Humko contends it was entitled to a combination rate on its shipments determined by two separate tariffs. The first tariff set a rate from Iowa via the transit stations (with transit privileges) in Champaign or Memphis to Jackson, Tennessee, and the second tariff set a rate from Jackson, Tennessee to the Georgia destinations. The combination of these two tariffs would have enabled Humko to ship its soybean oil from Iowa to Georgia at a lower rate than would the single, through rate tariff applied by the railroads. The second tariff in Humko's proposed combination (from Jackson, Tennessee, to Georgia), however, contained a restriction that "rates will not apply on shipments accorded transit privileges." The primary dispute before this court stems from the ICC's determination that the restriction in the tariff from Jackson, Tennessee to Georgia precluded that tariff's application to Humko's shipments since, it determined, these were "shipments" from Iowa to Georgia and these "shipments" had been accorded transit privileges. Accordingly, the ICC approved the application of the through rate as applied by the railroads.

II.

Before proceeding to the merits of this cause, we must first address the contention of the railroads, in which the ICC joined, that this court does not have jurisdiction to review the ICC order challenged here by Humko.

It is clear that 28 U.S.C. § 23423 provides the courts of appeals with exclusive jurisdiction to review final orders of the ICC made reviewable by 28 U.S.C. § 2321.4 Genstar Chemical Ltd. v. I.C.C., 665 F.2d 1304, 1307 (D.C.Cir.1981), cert. denied, 456 U.S. 905, 102 S.Ct. 1750, 72 L.Ed.2d 161 (1982). There are, however, exceptions to this grant of jurisdiction in the courts of appeals, one being that created by 28 U.S.C. § 13365 which grants the district courts jurisdiction to review ICC orders "for the payment of money ...."

The railroads and the ICC contend that this court does not have jurisdiction because Humko's complaint before the ICC only sought the return of alleged overcharges and that the ICC's order only denied such relief. Humko asserts that this court has jurisdiction because the ICC's decision amounted to an announcement of a new policy. In Humko's view, this new policy would require that all restrictions in local tariffs are to be given effect even when the local tariff6 is being used in combination with other intermediate rates to form the lowest possible aggregate of intermediate rates. This policy decision, Humko concludes, involves more than a decision by the ICC denying an order for the payment of money, and therefore this court properly has jurisdiction to review the ICC order.

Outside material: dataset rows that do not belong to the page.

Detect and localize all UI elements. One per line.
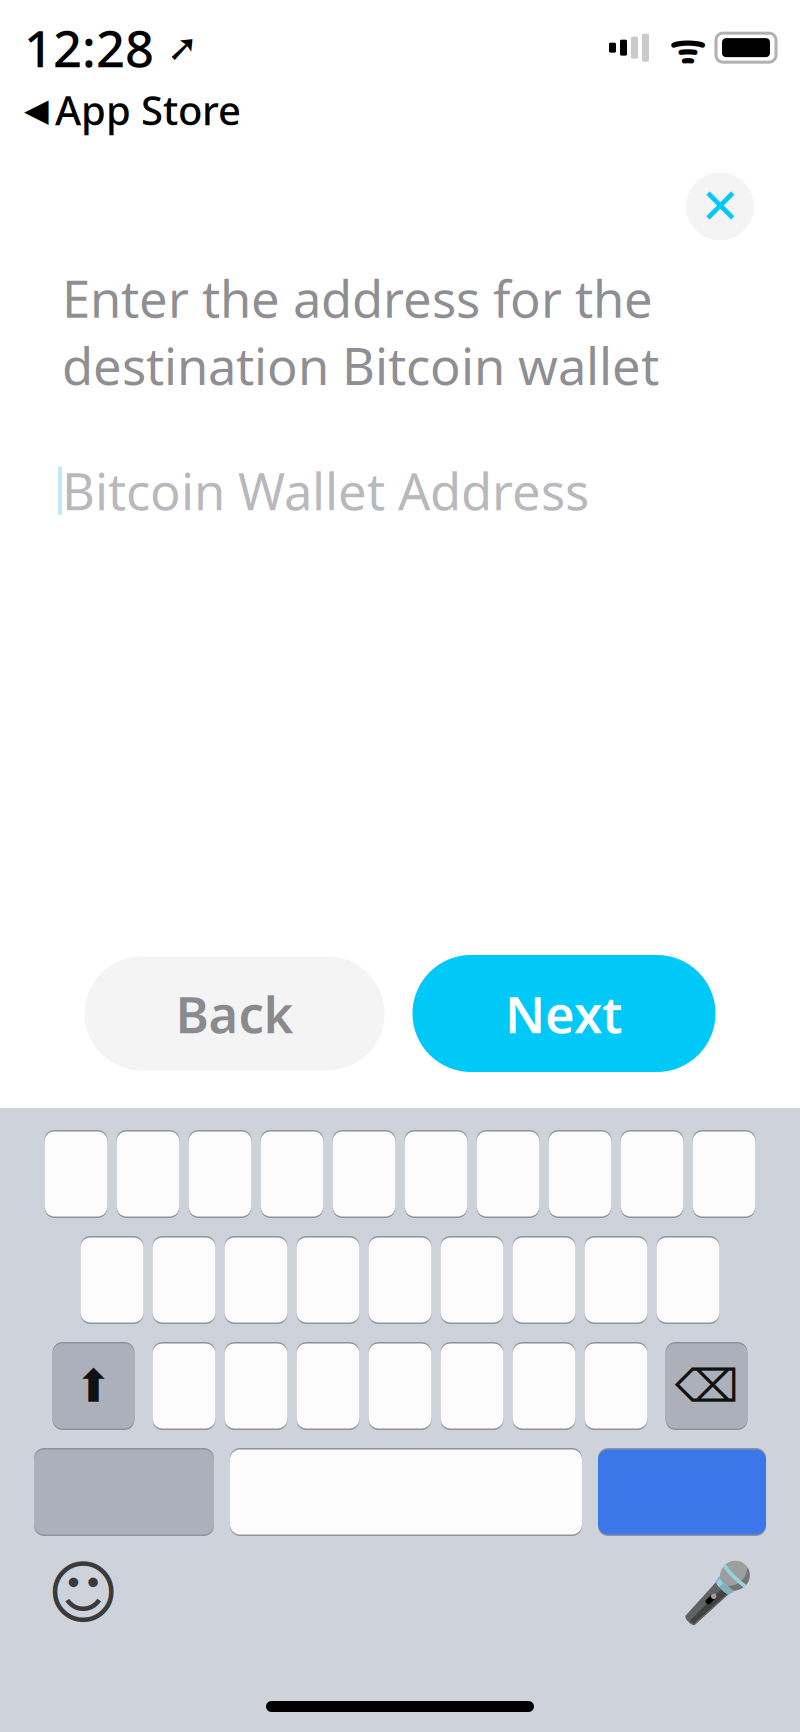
button[interactable]: f [296,1236,360,1324]
button[interactable]: Back [84,956,384,1070]
button[interactable]: w [116,1130,180,1218]
button[interactable]: Emoji [48,1558,118,1628]
staticText: Back [176,980,294,1047]
button[interactable]: r [260,1130,324,1218]
staticText: App Store [55,83,241,136]
button[interactable]: x [224,1342,288,1430]
button[interactable]: g [368,1236,432,1324]
staticText: Next [505,980,623,1047]
button[interactable]: c [296,1342,360,1430]
staticText: ⌫ [674,1360,738,1412]
staticText: 🎤 [680,1560,754,1626]
button[interactable]: j [512,1236,576,1324]
button[interactable]: Close [686,172,754,240]
button[interactable]: b [440,1342,504,1430]
button[interactable]: Next [412,955,716,1072]
button[interactable]: d [224,1236,288,1324]
button[interactable]: y [404,1130,468,1218]
button[interactable]: t [332,1130,396,1218]
staticText: 12:28 [24,14,154,81]
button[interactable]: s [152,1236,216,1324]
button[interactable]: Shift [52,1342,134,1430]
staticText: ◀ [24,92,49,128]
button[interactable]: done [598,1448,766,1536]
button[interactable]: q [44,1130,108,1218]
staticText: ⬆ [74,1360,112,1412]
button[interactable]: u [476,1130,540,1218]
button[interactable]: 123 [34,1448,214,1536]
button[interactable]: v [368,1342,432,1430]
button[interactable]: l [656,1236,720,1324]
button[interactable]: z [152,1342,216,1430]
button[interactable]: k [584,1236,648,1324]
button[interactable]: h [440,1236,504,1324]
button[interactable]: space [230,1448,582,1536]
staticText: Enter the address for the destination Bi… [62,264,659,399]
button[interactable]: o [620,1130,684,1218]
staticText: ᯤ [649,21,706,74]
staticText: ➚ [154,26,198,69]
button[interactable]: Dictation [682,1558,752,1628]
button[interactable]: e [188,1130,252,1218]
button[interactable]: m [584,1342,648,1430]
staticText: ✕ [700,179,740,234]
button[interactable]: Delete [666,1342,748,1430]
staticText: ☺ [47,1554,119,1632]
button[interactable]: n [512,1342,576,1430]
button[interactable]: i [548,1130,612,1218]
button[interactable]: p [692,1130,756,1218]
staticText: Bitcoin Wallet Address [62,457,589,524]
button[interactable]: a [80,1236,144,1324]
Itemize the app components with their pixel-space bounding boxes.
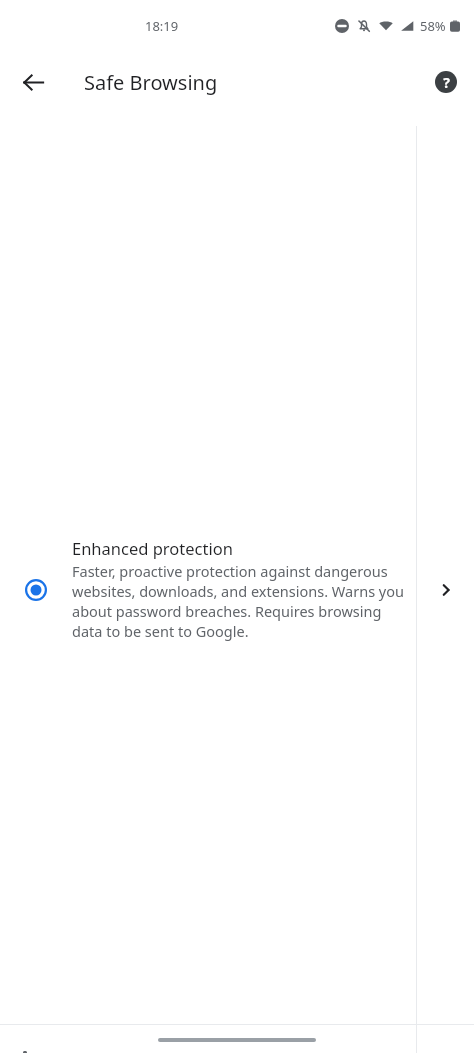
staticText: Faster, proactive protection against dan… [72,561,405,641]
staticText: Enhanced protection [72,537,233,559]
staticText: Safe Browsing [84,69,218,96]
button[interactable]: Back [11,60,55,104]
button[interactable]: Enhanced protection [0,126,474,1053]
staticText: 18:19 [145,17,179,35]
staticText: 58% [420,17,446,35]
staticText: ? [443,73,450,92]
button[interactable]: Open details [425,569,467,611]
button[interactable]: Help [425,61,467,103]
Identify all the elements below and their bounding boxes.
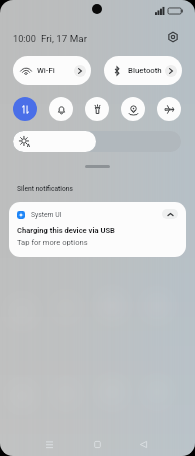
button[interactable]: Sound [49, 97, 73, 121]
staticText: Bluetooth [128, 66, 162, 75]
button[interactable]: Home [88, 431, 107, 456]
button[interactable]: Mobile data [13, 97, 37, 121]
button[interactable]: Back [134, 431, 153, 456]
staticText: Fri, 17 Mar [41, 33, 87, 44]
button[interactable]: Location [121, 97, 145, 121]
button[interactable]: Collapse [162, 209, 178, 219]
button[interactable]: Flashlight [85, 97, 109, 121]
staticText: Charging this device via USB [17, 226, 115, 235]
button[interactable]: System UI [9, 202, 186, 257]
staticText: Silent notifications [17, 185, 73, 193]
button[interactable]: Brightness [13, 131, 181, 152]
button[interactable]: Settings [165, 29, 181, 45]
button[interactable]: Bluetooth [104, 56, 182, 85]
staticText: 10:00 [13, 33, 36, 44]
button[interactable]: Wi-Fi [13, 56, 91, 85]
staticText: Wi-Fi [37, 66, 55, 75]
button[interactable]: Airplane mode [157, 97, 181, 121]
button[interactable]: Recents [40, 431, 59, 456]
staticText: Tap for more options [17, 238, 88, 247]
staticText: System UI [31, 211, 62, 219]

We recently determined in Pullman-Standard v. I.C.C., 705 F.2d 875 (7th Cir.1983), that when faced with a jurisdictional question like the one presently before us, "we will adopt the more literal approach suggested in Consolidated Rail Corp. v. I.C.C., [685 F.2d 687 (D.C.Cir.1982) ]:

The nature of the ICC's order, not the difficulty, novelty, or general importance of the legal questions raised by the order, controls the question of review jurisdiction. 685 F.2d at 694."Pullman-Standard v. I.C.C., 705 F.2d at 880. Thus, we must look to the nature of the ICC's order to determine where jurisdiction will lie.

Humko relied on four statutory provisions in support of its claim before the ICC. However, only the allegation that 49 U.S.C. § 10761(a)7 was violated was addressed on the merits by the ICC because the other claims were held to be barred by the statute of limitations and review of this determination is not sought. The ICC's administrative law judge dismissed Humko's complaint, and subsequent proceedings before the ICC resulted in the affirmance of the administrative law judge.

It is argued by the ICC and the railroads that the ICC's order merely denied Humko's claim for the repayment of the alleged overcharge. Even "an order denying reparations, although it is not literally an order for the payment of money, is treated as one for purposes of determining which court has jurisdiction." Field Container Corp. v. I.C.C., 712 F.2d 250 at 254 (7th Cir.1983), citing United States v. I.C.C., 337 U.S. 426, 441, 69 S.Ct. 1410, 1418, 93 L.Ed. 1451 (1949). Accordingly, if the ICC's order only denied reparations to Humko, this court would have no jurisdiction.